Concerns about data integrity, availability, disaster recovery, sovereignty, and performance are the main roadblocks to database cloud migration. However, as cloud services and tools have matured, we are now seeing an acceleration in cloud adoption, even for critical database applications.
Adoption has accelerated to the point where the question is no longer "if" they should move to the cloud, but rather "what is the best strategy and timeframe for doing so?" The first step in answering this question is, as always, to evaluate your RTO/RPO requirements.

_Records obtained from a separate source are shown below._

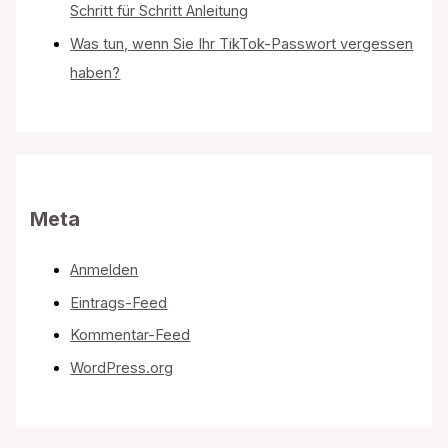
Schritt für Schritt Anleitung
Was tun, wenn Sie Ihr TikTok-Passwort vergessen
haben?
Meta
Anmelden
Eintrags-Feed
Kommentar-Feed
WordPress.org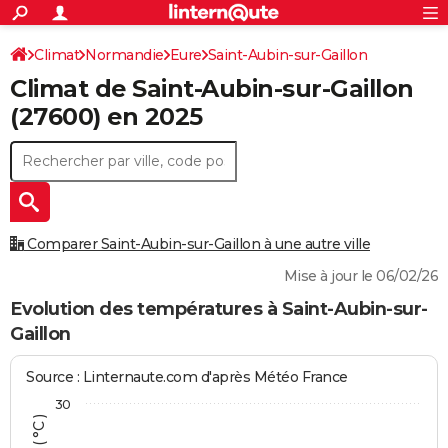
ACTUALITÉS
Connexion
S'inscrire
Climat
Normandie
Eure
Saint-Aubin-sur-Gaillon
Rechercher
Société
Education
Villes
Politique
Faits Divers
Monde
+
SPORT
Climat de
Saint-Aubin-sur-Gaillon
Football
Cyclisme
Forum
Coupe du monde 2026
Tennis
Rugby
CULTURE
(27600) en 2025
TNT
Cinéma
Musique
Programme TV
Streaming
Sorties cinéma
+
FINANCE
Impôts
Immobilier
Banque
Crédit
Retraite
Epargne
Risques naturels par ville
Assurance
AUTO
Réserver un essai
Berlines
Forum auto
Essais
Citadines
SUV
+
HIGH-TECH
Comparer Saint-Aubin-sur-Gaillon à une autre ville
Meilleur smartphone
Ordinateurs
Guide high-tech
Mobiles
Internet
Jeux vidéo
+
BRICOLAGE
Mise à jour le 06/02/26
Aménagement intérieur
Cuisine
Jardinage
+
Forum
Extérieur
Salle de bains
Rangement
Evolution des températures à Saint-Aubin-sur-
WEEK-END
Gaillon
Escapades
Expositions
Week-end nature
Guides de France
Patrimoine
Musées
+
LIFESTYLE
Source : Linternaute.com d'après Météo France
Bien-être
Mode
+
Art de vivre
Loisirs
Modes de vie
SANTE
30
Guide de la santé
Médicaments
+
Alimentation
Maladies
Sommeil
VOYAGE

Moving to the cloud, however, does not magically solve all problems. Moving to the cloud will not immediately alleviate your concerns about data integrity and availability. You must still pay close attention to how you architect and deploy your cloud solution. For example, for organizations with short RTO/RPO requirements, both AWS and Oracle (and us), recommend deploying a warm standby environment in a separate geographic region to mitigate against regional outages. Learn more about how to assess your RTO/RPO requirements here.
What is the significance of this? A common misconception is that "I'm safe because I have in-region high availability through my Cloud Service Provider." On the surface, Cloud Service Providers (CSPs) will tout "in-region high availability" such as Multi-AZ (Multi-AZ) as a panacea for most availability requirements. While in-region high availability can provide some resilience, it is not uncommon for entire regions to go down, and you must be prepared for this.

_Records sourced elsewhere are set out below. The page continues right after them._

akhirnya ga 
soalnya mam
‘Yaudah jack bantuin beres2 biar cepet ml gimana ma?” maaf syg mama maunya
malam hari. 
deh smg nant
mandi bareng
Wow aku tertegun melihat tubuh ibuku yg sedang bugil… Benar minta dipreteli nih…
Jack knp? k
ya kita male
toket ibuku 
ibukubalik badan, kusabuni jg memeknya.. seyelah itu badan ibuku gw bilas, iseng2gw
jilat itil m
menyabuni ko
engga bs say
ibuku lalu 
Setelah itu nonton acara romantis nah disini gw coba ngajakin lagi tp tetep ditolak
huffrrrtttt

The most recent example (July 2022) occurred in London when the Google and Oracle cloud servers wilted during a record-breaking heatwave (40.3C), dropping networking, storage, and computing resources offline. This was a regional phenomenon, taking down the whole Google Cloud Europe West2 region for over 6 hours and with complete service restored after 35 hours. While this example is recent and very high profile, this is just one of many that demonstrate that regional outages are not uncommon.

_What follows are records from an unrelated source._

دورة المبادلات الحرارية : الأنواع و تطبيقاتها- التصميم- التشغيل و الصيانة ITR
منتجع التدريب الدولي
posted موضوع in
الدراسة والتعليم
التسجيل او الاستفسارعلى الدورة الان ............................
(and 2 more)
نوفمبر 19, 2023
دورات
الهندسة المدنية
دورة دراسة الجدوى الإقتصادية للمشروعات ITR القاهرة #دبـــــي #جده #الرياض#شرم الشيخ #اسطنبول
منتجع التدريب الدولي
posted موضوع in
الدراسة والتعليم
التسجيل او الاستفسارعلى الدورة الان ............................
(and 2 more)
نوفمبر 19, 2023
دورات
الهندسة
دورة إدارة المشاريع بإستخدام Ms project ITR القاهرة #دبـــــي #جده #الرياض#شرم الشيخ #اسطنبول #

But even if you've already moved your databases to the cloud, it's important to realize that you may be far less protected than you think.
Most people believe that their CSPs guarantee uptime and while this is technically true, it’s important not to be suckered in by the marketing speak. While some CSPs will advertise guaranteed uptime, the devil is in the detail. Most of these ‘guarantees’ merely offer small rebates if SLAs are not met, usually in the form of subscription discounts. The uptime figure also doesn't include ‘scheduled downtime’ or periods of reduced performance.
It's important to understand the differentiation here, CSPs are NOT guaranteeing that a service will be available, or that you will have access to your data - they are simply offering modest refunds should this eventuate.
When it comes to safeguarding your critical databases in the cloud, you must be completely confident. And you must understand that it is your responsibility as a user (not the CSP) to deploy a solution that meets your RTO/RPO requirements across all disaster types. CSPs typically don't include resilient Disaster Recovery as a bundled part of their offerings. Instead, they recommend you implement out-of-region DR for business-critical databases. To better understand the specific reference architectures that major Cloud Providers recommend, read our cloud white paper here.
With so much business value tied up in an organization's data, it is critical that this data be protected. Understanding any limitations and critical failure points is a critical first step. This means accepting that no cloud is immune to downtime and developing a robust solution to mitigate this risk while meeting your RTO/RPO requirements.